Again, I actually agree with this as far as it goes: true integration does arise when communities respect each other’s common humanity, recognise each other’s shared needs and dependencies, and open up to allow each other to provide services that cross over the community divides. But the trouble is, again, that the Big Society in practice is a model for English society (as communities and public services are devolved policy areas) but all reference to the English context is completely elided in Cameron’s language. Hence his emphasis on shared local identities rather than a shared Englishness: as a Westminster-elitist Brit, Cameron just can’t bring himself to embrace the amazingly transformational potential of people coming to say, ‘I’m a Muslim and English‘ and ‘I’m a Hindu and English‘ alongside the traditional ‘I’m a Christian – or, indeed, a secular liberal – and English’.
Now, that would be true integration: people from all cultural backgrounds coming together in a shared Englishness that unites them rather than a top-down-imposed Britishness that divides. That Britishness, whether in the many-cultures-in-parallel or the merger-into-common-Britishness multicultural mode, cannot but drive a wedge between the non-native and native populations in England because both modes seek to deny the core national identity and culture of the native population: Englishness. Equally, while most English people would broadly speaking have little difficulty in accepting Cameron’s list of British liberal values, it’s not this acceptance alone that will bring people together in a united community. This can happen only when both native and non-native English people come to see each other as part of the same community – the same nation: as English.

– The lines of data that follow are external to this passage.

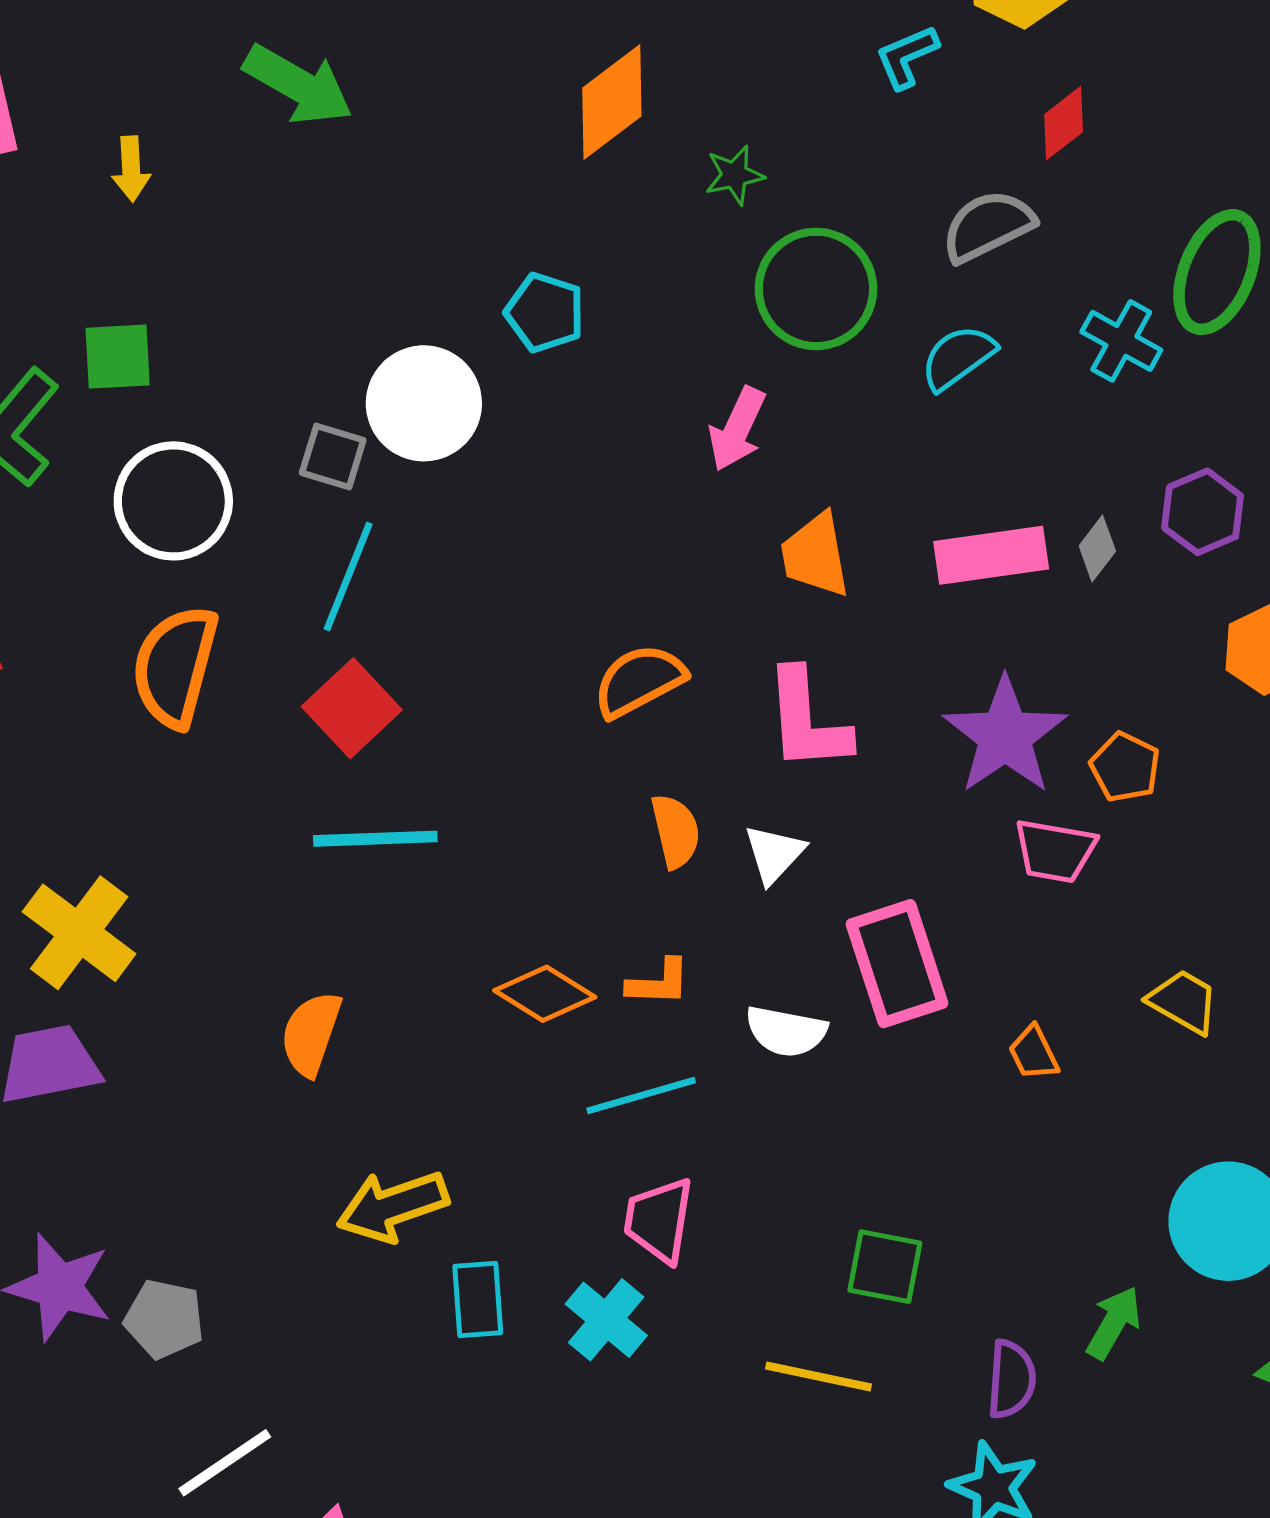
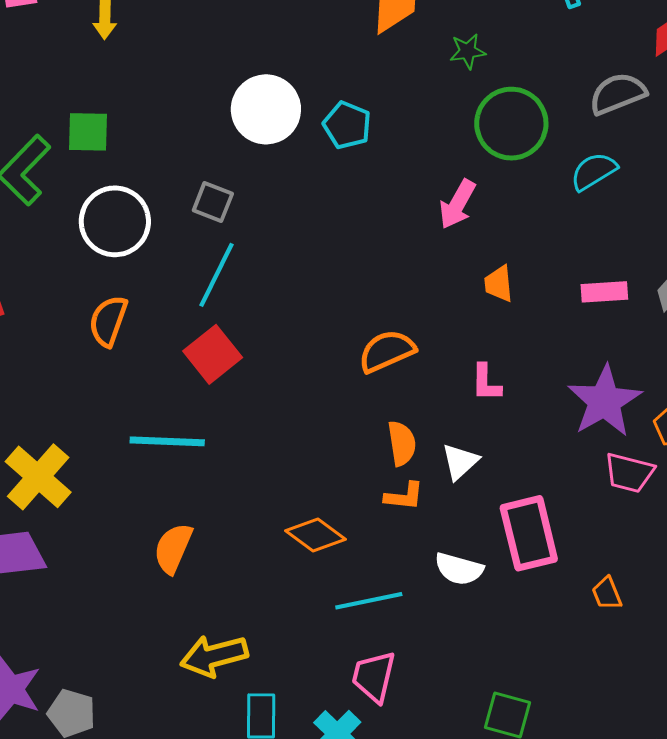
white circle: (424, 403) -> (266, 109), moved
orange trapezoid: (815, 555) -> (499, 284), size x0.7
pink rectangle: (991, 555) -> (604, 292), size x0.7
orange semicircle: (175, 666) -> (108, 321), size x0.7
pink L-shape: (807, 720) -> (486, 383), size x0.6
cyan line: (375, 839) -> (167, 441), moved
orange L-shape: (659, 983) -> (404, 496), moved

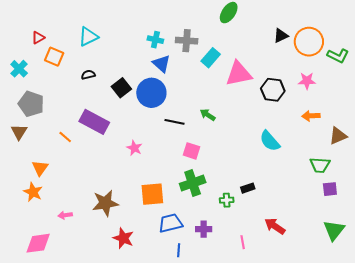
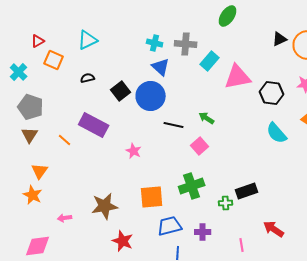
brown triangle: (19, 132) -> (30, 135), moved
cyan semicircle: (270, 141) -> (277, 133), moved
pink square: (192, 151) -> (200, 146), moved, turned 30
black rectangle: (248, 188) -> (247, 191), size x1.5

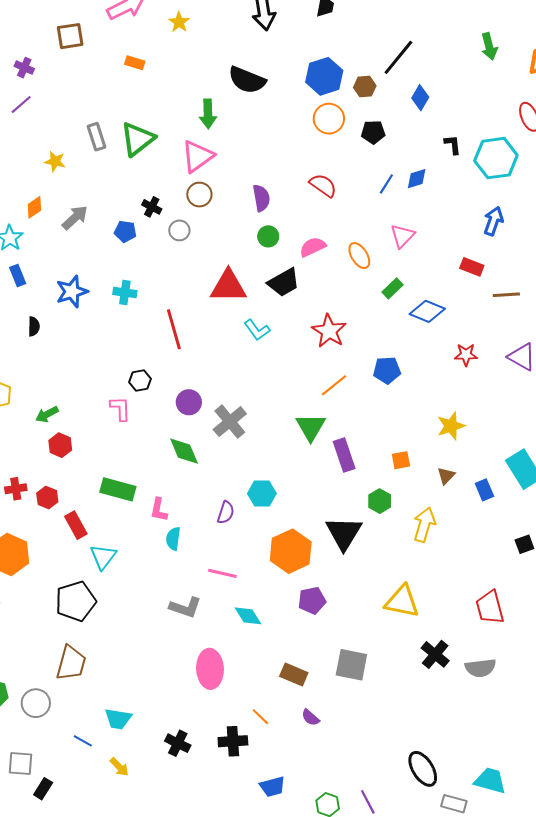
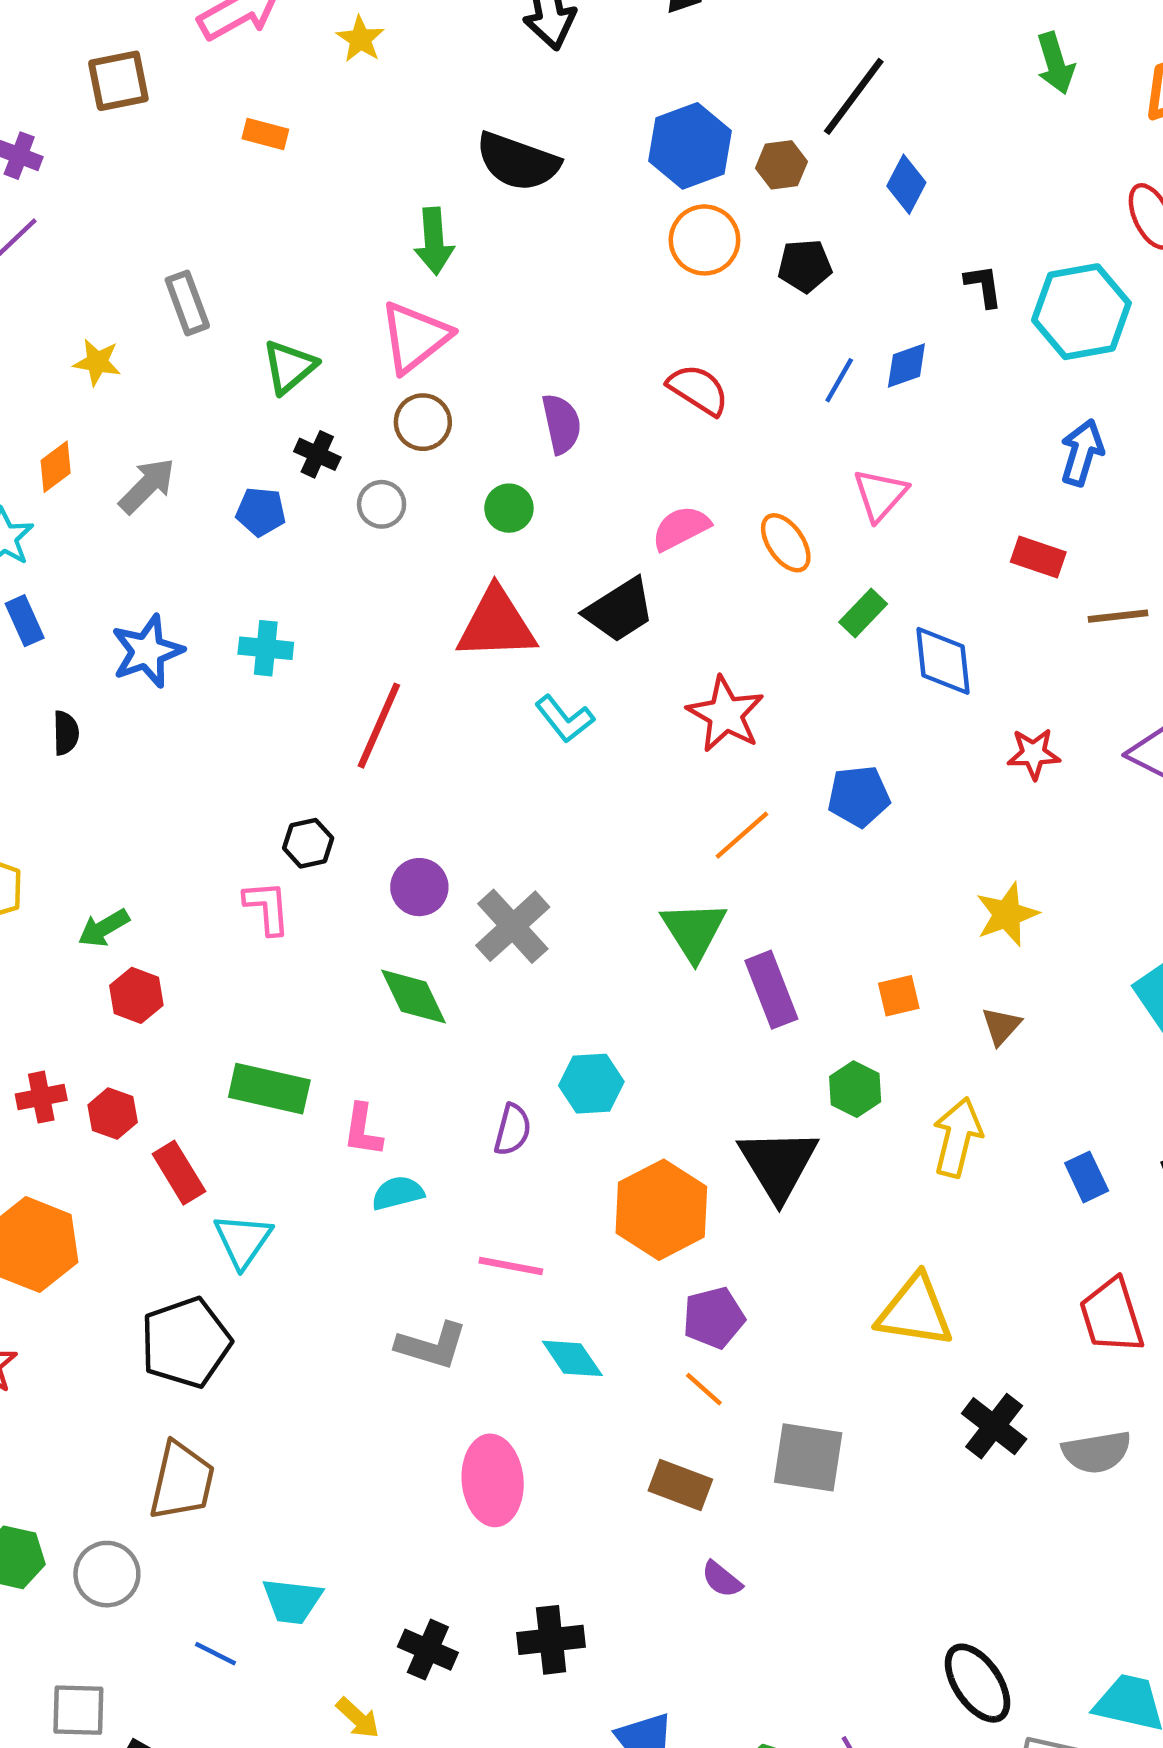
green triangle: (137, 139) -> (289, 367), moved, size x0.7
green circle: (268, 236) -> (509, 508), moved
blue diamond: (427, 311) -> (943, 661), turned 64
red line: (174, 329) -> (379, 726), turned 42
blue rectangle: (484, 490) -> (1087, 1177), moved
cyan semicircle: (173, 539) -> (398, 1193), turned 70
orange line: (260, 717) -> (704, 1389), moved
yellow arrow: (119, 767) -> (358, 1718), moved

This is the real challenge of cultural integration in England – whether or not that actually helps combat Islamist terrorism: are the non-native communities going to be willing to see themselves as English in the first instance, i.e. to embrace ‘English’ as the label that describes the things that make their communities distinctive and mark out what it means to belong, say, to an English-Muslim community as distinct from a Pakistani- or Bangladeshi-Muslim community that is merely living in ‘Britain’ but separate from the English culture around them? And are we native English people going to be able to accept that Islam should become part of a shared English culture, albeit taking on forms of expression and a community life that are distinctive to England and differentiate an English Muslim from a Muslim from any other part of the Muslim world? Not that any English person is obliged to adopt any Muslim beliefs or customs at all if they don’t wish to, but they accept that it is the right of their fellow Englishman of any colour to do so. That is indeed what makes us different to the Islamist terrorist.
When we can accept the concept of an English Muslim, then we’ll have overcome the cultural divisions on which terrorist extremism thrives. But until we can do so – and so long as we think that non-native Muslim communities can be only British not English – those divisions will linger in our hearts and our minds.